Vertical control points — Surveyed reference points placed on walls or columns instead of the floor, for jobsites where floor control isn't practical (common in data centers, distribution centers, and manufacturing plants). Because the tracker measures to the center of the reflector sphere, the surveyed coordinates must be offset by that amount in the correct direction — done either by editing the CSV or shifting the points in CAD. Dusty offers a 3D-printed vertical control target with the 1‑1/4" offset built in. (See How to Use Vertical Control Points.)
Water-based ink — One of Dusty's two ink types. Ideal for dry environments; not for below-freezing temps or moist surfaces. Recommended operating range roughly 30–90°F. (See What Is the Best Ink to Use for Different Environmental Conditions and Flooring Types.)
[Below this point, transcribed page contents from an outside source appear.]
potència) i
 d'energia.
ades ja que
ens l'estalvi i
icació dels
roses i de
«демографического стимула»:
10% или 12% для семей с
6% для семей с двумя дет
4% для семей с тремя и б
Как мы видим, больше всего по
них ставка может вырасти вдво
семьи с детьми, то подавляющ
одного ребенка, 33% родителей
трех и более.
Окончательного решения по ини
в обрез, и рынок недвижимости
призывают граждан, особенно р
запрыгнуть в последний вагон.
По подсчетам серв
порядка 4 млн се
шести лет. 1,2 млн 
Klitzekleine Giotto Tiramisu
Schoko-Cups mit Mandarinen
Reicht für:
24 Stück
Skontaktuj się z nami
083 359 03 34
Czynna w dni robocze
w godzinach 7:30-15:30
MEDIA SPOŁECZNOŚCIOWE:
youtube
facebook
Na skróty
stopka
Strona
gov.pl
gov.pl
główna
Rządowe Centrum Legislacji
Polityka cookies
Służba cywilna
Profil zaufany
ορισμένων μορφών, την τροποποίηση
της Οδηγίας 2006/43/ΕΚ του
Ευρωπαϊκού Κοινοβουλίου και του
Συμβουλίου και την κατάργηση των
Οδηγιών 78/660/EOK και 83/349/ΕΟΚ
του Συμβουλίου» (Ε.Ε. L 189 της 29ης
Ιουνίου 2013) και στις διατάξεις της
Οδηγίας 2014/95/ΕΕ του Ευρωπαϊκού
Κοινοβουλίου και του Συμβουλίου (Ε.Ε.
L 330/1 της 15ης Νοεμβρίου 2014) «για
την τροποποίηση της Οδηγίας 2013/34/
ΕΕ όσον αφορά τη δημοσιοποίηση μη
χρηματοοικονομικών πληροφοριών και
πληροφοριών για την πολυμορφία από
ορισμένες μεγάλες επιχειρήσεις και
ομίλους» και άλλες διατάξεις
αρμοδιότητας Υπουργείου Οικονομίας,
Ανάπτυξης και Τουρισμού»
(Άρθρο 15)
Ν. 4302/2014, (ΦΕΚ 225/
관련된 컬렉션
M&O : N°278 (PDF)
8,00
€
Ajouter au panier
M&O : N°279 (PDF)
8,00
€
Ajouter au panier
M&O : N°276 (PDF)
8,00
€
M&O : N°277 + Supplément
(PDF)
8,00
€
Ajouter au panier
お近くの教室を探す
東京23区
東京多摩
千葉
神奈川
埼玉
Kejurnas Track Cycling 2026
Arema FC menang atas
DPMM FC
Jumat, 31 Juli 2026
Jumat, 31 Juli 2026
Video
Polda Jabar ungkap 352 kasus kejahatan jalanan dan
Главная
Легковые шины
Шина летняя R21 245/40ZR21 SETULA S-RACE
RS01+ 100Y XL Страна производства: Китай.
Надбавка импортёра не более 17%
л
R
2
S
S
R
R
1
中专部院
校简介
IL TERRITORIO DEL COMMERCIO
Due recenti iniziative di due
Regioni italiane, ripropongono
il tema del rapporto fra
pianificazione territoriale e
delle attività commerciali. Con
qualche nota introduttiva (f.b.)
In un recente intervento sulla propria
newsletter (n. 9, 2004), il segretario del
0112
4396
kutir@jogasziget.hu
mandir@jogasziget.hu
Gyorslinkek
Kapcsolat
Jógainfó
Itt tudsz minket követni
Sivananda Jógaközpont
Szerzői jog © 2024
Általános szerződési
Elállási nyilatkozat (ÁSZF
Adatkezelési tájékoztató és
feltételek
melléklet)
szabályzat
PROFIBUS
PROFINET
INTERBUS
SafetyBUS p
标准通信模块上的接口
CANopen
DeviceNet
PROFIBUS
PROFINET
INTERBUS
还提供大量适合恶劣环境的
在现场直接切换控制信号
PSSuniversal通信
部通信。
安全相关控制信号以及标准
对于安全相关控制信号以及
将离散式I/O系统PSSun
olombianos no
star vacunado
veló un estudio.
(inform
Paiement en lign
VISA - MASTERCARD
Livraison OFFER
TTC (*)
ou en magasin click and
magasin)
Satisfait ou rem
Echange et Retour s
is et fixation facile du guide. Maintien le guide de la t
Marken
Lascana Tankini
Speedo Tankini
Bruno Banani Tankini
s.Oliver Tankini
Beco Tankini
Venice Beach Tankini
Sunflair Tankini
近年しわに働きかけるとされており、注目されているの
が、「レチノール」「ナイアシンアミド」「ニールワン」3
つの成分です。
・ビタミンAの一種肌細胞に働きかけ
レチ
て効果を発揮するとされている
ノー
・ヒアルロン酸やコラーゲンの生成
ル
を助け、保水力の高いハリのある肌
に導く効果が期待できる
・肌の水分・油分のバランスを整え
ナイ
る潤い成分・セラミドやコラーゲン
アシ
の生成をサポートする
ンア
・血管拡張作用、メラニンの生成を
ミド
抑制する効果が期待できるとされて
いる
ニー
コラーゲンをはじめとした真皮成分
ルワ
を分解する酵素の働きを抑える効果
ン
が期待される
Wind guard — A replaceable shield on the FieldPrinter that protects the print area from wind so ink lands cleanly. (See Ink Blowing Away or Fading in High Wind Conditions.)
WIPS (Wireless Intrusion Prevention System) — A network security system at some facilities that blocks the FieldPrinter's self-hosted WiFi, so the iPad can't connect or drops immediately. Workaround: run both the robot and iPad off a phone hotspot, or ask site IT to whitelist the robot's WiFi. (See Connecting the FieldPrinter Using a Phone Hotspot in Restricted Wi‑Fi Environments.)
Yellow ring — The dynamic accuracy ring shown in the Dusty App, driven by the verification reflector. It shows the area around the tracker where layout position is currently confirmed reliable. It shrinks when the tracker is bumped, settles, vibrates, or drifts — a shrinking or fluctuating yellow ring is your cue to stop, re-check the verification reflector, and restation if needed.